So I just might take my 40 flinter a few times and try to take a doe (or buck) with it.
But 30 caliber??? I think a lot of deer are going to die and feed the coyotes.


----------



## trad bow (Aug 24, 2022)

I prefer a 54 for big game. I have a 32 for squirrels. I’m planning on adding a Fowler one day soon for turkey and bird hunting.


----------



## Anvil Head (Aug 24, 2022)

I made a .54 patched for cross stix competition way back in 75. She was a sweet and accurate shooter, but quite heavy for toting in the woods. I loaned to a good friend in Upstate Idaho to hunt elk and moose. Nothing that big down here in GA. He took many and always seemed to need it more than me so he kept it. He passed 20 years ago and the .54 kinda "disappeared". Yeah she could take anything with hair quite easily, just don't need one that beasty in GA. MoniLynn has taken more than a few hogs over 200#s with ease just with my dependable deer load. She carries light and fast. It's placement over diameter for me. But then.....I like to hear them breathing before I set her trigger. That's just the way I hunt.


----------



## pacecars (Sep 11, 2022)

I had said I wasn’t going to get one since I bought another Shiloh Sharps but I don’t think I can hold out. I really like the Kibbler SMR in .40 but I am waiting on a quote from Sitting Fox Rifles to compare


----------



## pacecars (Sep 22, 2022)

I am trying to convince someone that is selling a .36 caliber Kibler Southern Mountain Rifle to ship it. He had originally said he didn’t want to ship it so we shall see


----------



## pacecars (Sep 26, 2022)

He decided to ship!


----------



## Hillbilly stalker (Sep 26, 2022)

I haven't fooled with a flintlock before. Is the flint encased in the leather for a better grip and absorb some of the shock when it hits the frizzen ?   I was watching a guy the other day on the tube, his rifle wouldn't fire. His flint looked awful dull and I noticed his was not wrapped with a piece of leather. I would imagine that would knock the edge off wouldn't it ?

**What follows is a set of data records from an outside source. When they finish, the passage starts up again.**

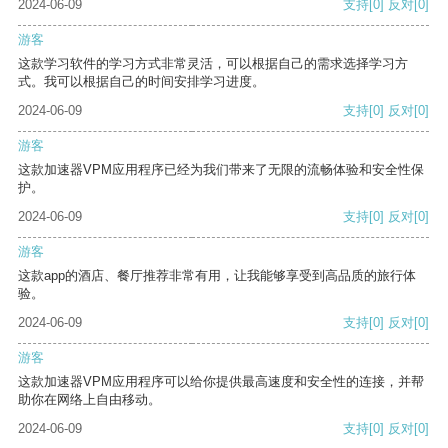
2024-06-09
支持
[0]
反对
[0]
游客
这款学习软件的学习方式非常灵活，可以根据自己的需求选择学习方
式。我可以根据自己的时间安排学习进度。
2024-06-09
支持
[0]
反对
[0]
游客
这款加速器VPM应用程序已经为我们带来了无限的流畅体验和安全性保
护。
2024-06-09
支持
[0]
反对
[0]
游客
这款app的酒店、餐厅推荐非常有用，让我能够享受到高品质的旅行体
验。
2024-06-09
支持
[0]
反对
[0]
游客
这款加速器VPM应用程序可以给你提供最高速度和安全性的连接，并帮
助你在网络上自由移动。
2024-06-09
支持
[0]
反对
[0]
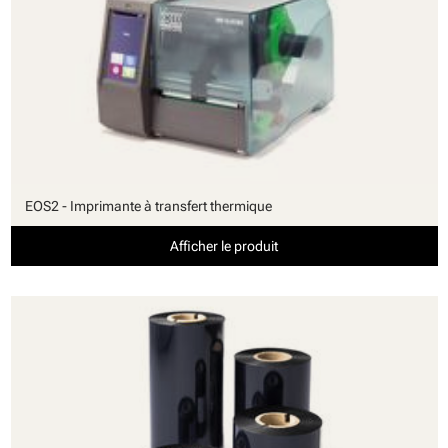
EOS2 - Imprimante à transfert thermique
Afficher le produit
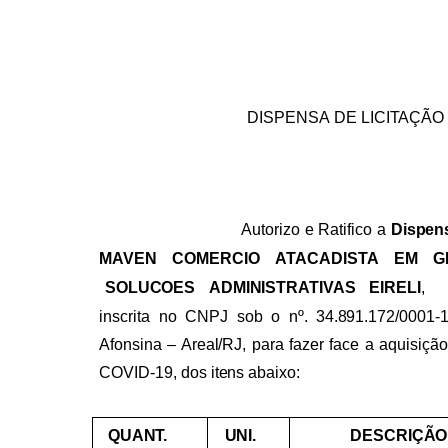
DISPENSA
DE
LICITAÇÃO
Autorizo
e
Ratifico
a
Dispen
MAVEN
COMERCIO
ATACADISTA
EM
G
SOLUCOES
ADMINISTRATIVAS
EIRELI
,
inscrita
no
CNPJ
sob
o
nº.
34.891.172/0001-1
Afonsina
–
Areal/RJ,
para fazer face
a
aquisiçã
COVID-19,
dos
itens
abaixo:
QUANT.
UNI.
DESCRIÇÃO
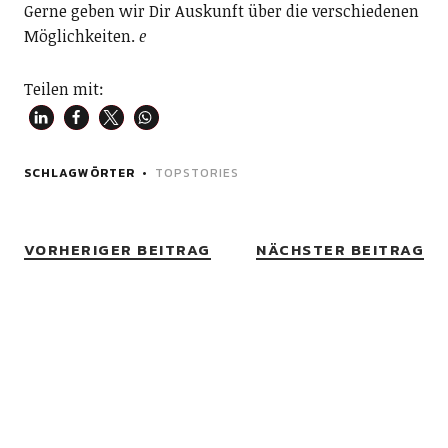
Gerne geben wir Dir Auskunft über die verschiedenen
Möglichkeiten.
e
Teilen mit:
SCHLAGWÖRTER
TOPSTORIES
VORHERIGER BEITRAG
NÄCHSTER BEITRAG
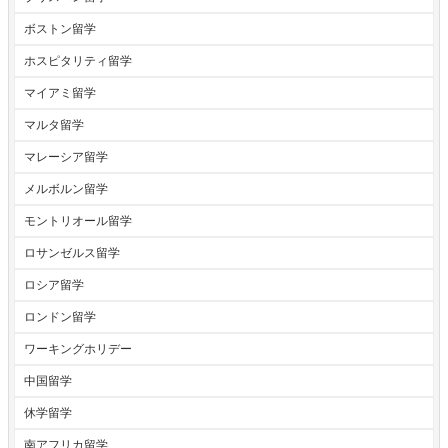
ボストン留学
ホスピタリティ留学
マイアミ留学
マルタ留学
マレーシア留学
メルボルン留学
モントリオール留学
ロサンゼルス留学
ロシア留学
ロンドン留学
ワーキングホリデー
中国留学
休学留学
南アフリカ留学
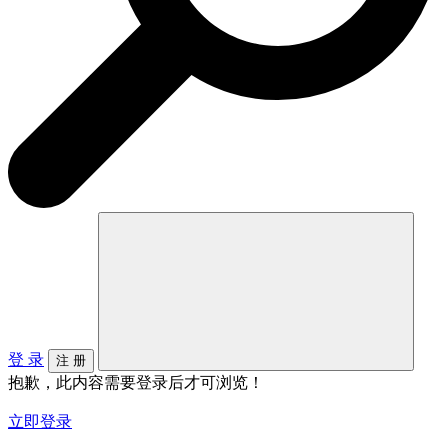
登 录
注 册
抱歉，此内容需要登录后才可浏览！
立即登录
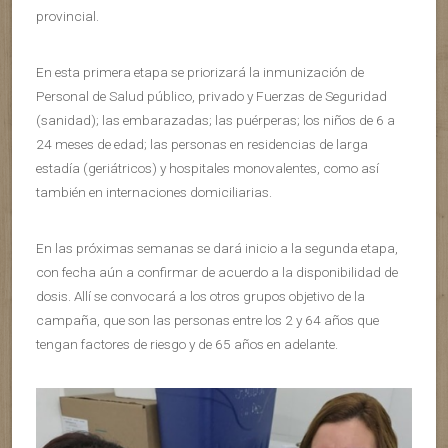
provincial.
En esta primera etapa se priorizará la inmunización de
Personal de Salud público, privado y Fuerzas de Seguridad
(sanidad); las embarazadas; las puérperas; los niños de 6 a
24 meses de edad; las personas en residencias de larga
estadía (geriátricos) y hospitales monovalentes, como así
también en internaciones domiciliarias.
En las próximas semanas se dará inicio a la segunda etapa,
con fecha aún a confirmar de acuerdo a la disponibilidad de
dosis. Allí se convocará a los otros grupos objetivo de la
campaña, que son las personas entre los 2 y 64 años que
tengan factores de riesgo y de 65 años en adelante.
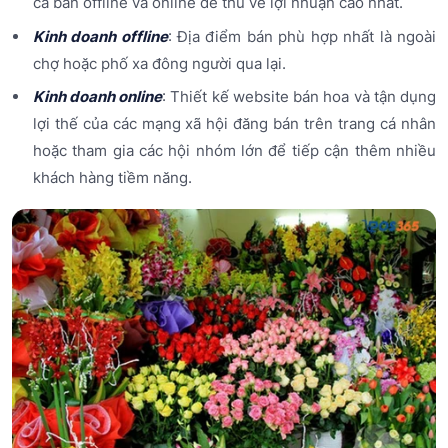
cả bán offline và online để thu về lợi nhuận cao nhất.
Kinh doanh offline
: Địa điểm bán phù hợp nhất là ngoài
chợ hoặc phố xa đông người qua lại.
Kinh doanh online
: Thiết kế website bán hoa và tận dụng
lợi thế của các mạng xã hội đăng bán trên trang cá nhân
hoặc tham gia các hội nhóm lớn để tiếp cận thêm nhiều
khách hàng tiềm năng.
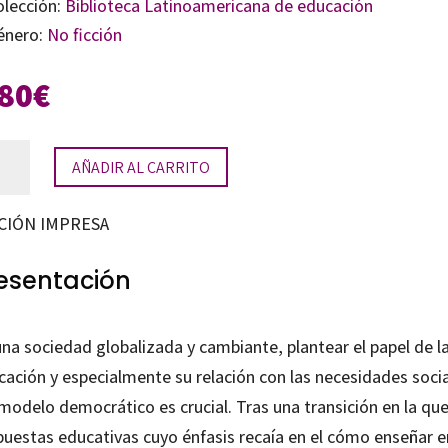
olección:
Biblioteca Latinoamericana de educación
énero:
No ficción
,80
€
rículum
AÑADIR AL CARRITO
ocracia
CIÓN IMPRESA
tidad
esentación
na sociedad globalizada y cambiante, plantear el papel de l
cación y especialmente su relación con las necesidades soci
modelo democrático es crucial. Tras una transición en la que
puestas educativas cuyo énfasis recaía en el cómo enseñar e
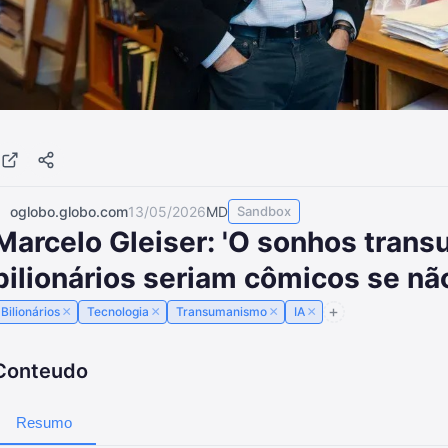
oglobo.globo.com
13/05/2026
MD
Sandbox
Marcelo Gleiser: 'O sonhos tran
bilionários seriam cômicos se nã
×
×
×
×
Bilionários
Tecnologia
Transumanismo
IA
Conteudo
Resumo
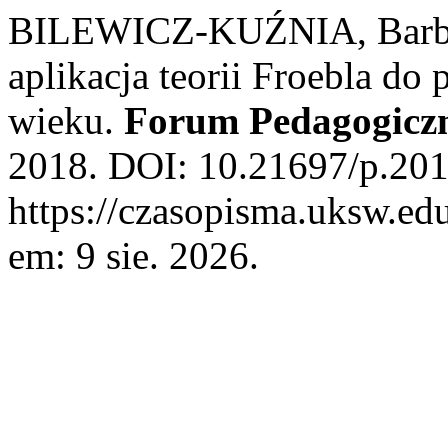
BILEWICZ-KUŹNIA, Barbar
aplikacja teorii Froebla do
wieku.
Forum Pedagogicz
2018. DOI: 10.21697/p.201
https://czasopisma.uksw.edu
em: 9 sie. 2026.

That's a nice looking rifle you have there, Hope you get a brace of squirrels with it.


----------



## Darkhorse (Sep 29, 2022)

Yes, the flint is wrapped in a leather to both cushion the strike and give a better grip on the flint. A rifle will fire without a leather holding the flint but not with a dull edge on the flint.

Nice rifle there Pacecars. Too bad Jim won't make LH'd rifles or I might just get one for myself.


----------